Introduction / Context:
This question tests your understanding of what kinds of members a C union may contain. Many learners confuse unions with structs and sometimes believe pointer types are not allowed in unions. In reality, unions can contain almost any data member type permitted in C, including pointers, provided the members obey type and aliasing rules when accessed.


Given Data / Assumptions:

  • The topic is standard C (not C++), using ordinary hosted implementations.
  • We are asking about a union whose members are pointer types (for example int* and char*).
  • No compiler extensions are assumed or required.


Concept / Approach:
A union allocates a single block of storage large enough to hold its largest member.
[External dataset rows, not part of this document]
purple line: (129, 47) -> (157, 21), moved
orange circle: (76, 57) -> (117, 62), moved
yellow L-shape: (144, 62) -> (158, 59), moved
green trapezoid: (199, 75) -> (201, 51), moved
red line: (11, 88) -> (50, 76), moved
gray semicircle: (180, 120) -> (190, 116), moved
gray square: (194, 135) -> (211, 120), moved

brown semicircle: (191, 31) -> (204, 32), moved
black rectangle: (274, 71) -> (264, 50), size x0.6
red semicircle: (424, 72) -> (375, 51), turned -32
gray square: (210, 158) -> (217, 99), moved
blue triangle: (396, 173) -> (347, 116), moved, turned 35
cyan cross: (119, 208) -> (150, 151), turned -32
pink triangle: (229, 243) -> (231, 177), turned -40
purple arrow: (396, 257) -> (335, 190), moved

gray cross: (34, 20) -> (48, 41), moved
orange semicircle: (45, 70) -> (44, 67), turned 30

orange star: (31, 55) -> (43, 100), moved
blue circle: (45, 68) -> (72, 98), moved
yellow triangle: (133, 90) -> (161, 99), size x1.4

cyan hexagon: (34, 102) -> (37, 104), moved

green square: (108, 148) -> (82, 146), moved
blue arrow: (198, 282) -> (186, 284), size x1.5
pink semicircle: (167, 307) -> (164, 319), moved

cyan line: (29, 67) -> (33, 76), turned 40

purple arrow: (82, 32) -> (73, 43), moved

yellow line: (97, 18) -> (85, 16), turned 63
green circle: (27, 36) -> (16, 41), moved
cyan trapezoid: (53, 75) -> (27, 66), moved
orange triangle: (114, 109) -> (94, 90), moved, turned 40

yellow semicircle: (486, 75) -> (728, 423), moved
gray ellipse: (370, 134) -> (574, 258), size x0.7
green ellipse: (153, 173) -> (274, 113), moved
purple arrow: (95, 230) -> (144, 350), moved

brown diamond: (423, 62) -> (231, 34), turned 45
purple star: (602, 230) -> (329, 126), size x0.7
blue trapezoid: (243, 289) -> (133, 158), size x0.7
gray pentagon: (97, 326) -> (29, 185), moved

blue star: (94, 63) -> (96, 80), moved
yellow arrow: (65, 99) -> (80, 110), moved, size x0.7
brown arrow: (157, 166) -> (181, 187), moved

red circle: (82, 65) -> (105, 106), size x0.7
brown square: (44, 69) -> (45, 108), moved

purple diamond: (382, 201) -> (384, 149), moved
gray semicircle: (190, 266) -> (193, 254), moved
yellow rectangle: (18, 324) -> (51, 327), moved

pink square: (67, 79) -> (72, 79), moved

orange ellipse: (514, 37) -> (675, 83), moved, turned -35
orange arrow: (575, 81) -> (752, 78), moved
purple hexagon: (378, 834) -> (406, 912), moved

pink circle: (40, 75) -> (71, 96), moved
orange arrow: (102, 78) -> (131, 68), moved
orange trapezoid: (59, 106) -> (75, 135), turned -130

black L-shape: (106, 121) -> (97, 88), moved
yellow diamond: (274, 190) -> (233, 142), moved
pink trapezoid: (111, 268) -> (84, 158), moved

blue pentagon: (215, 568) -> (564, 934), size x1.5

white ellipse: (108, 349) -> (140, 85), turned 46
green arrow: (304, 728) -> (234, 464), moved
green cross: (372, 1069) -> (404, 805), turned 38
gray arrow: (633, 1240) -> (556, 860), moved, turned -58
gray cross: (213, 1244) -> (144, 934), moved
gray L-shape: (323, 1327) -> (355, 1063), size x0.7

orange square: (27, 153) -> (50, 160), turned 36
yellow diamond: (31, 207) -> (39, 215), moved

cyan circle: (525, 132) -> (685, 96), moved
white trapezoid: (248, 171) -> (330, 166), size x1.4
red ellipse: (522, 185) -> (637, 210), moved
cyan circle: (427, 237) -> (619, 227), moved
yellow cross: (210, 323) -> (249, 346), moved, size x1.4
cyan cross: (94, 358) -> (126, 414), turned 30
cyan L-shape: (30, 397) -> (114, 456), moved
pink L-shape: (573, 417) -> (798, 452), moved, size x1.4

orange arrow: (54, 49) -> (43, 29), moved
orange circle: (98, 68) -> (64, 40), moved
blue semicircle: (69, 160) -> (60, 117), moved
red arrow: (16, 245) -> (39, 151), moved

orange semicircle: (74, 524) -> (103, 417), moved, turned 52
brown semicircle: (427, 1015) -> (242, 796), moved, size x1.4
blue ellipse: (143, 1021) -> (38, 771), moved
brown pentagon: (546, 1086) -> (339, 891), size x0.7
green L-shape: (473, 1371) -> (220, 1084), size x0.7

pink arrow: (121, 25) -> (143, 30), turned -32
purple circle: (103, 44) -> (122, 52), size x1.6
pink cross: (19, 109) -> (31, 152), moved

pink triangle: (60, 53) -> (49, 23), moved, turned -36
Any member may be read/written, but only the currently active one (the last written) has a defined value. The C standard places no restriction forbidding pointer members in a union. Therefore, defining union U { int *pi; char *pc; void *pv; }; is perfectly valid and common in systems code (for example, tagged variants or lightweight sum types).


Step-by-Step Solution:

Define a union with pointer members (e.g., int*, char*, void*). The union's size equals the maximum of the member pointer sizes (typically all equal). Assign to one member; reading the same bytes through another pointer member without an appropriate rationale is usually unspecified, but the act of defining the union is valid.


Verification / Alternative check:
You can compile a small program declaring such a union and print sizeof the union and its members; mainstream compilers (GCC/Clang/MSVC/Turbo C) accept it.


Why Other Options Are Wrong:

  • No: Incorrect; unions can have pointer members.
  • Only in C++: Incorrect; C also supports this.
  • Only if void*: Unnecessary; any pointer type is allowed.
  • Compiler-specific: Not required; it is standard C.


Common Pitfalls:
Confusing “definition is allowed” with “reading through a different member is defined.” Storing via one member and reading via an incompatible one is generally unspecified; however, the union declaration itself is valid.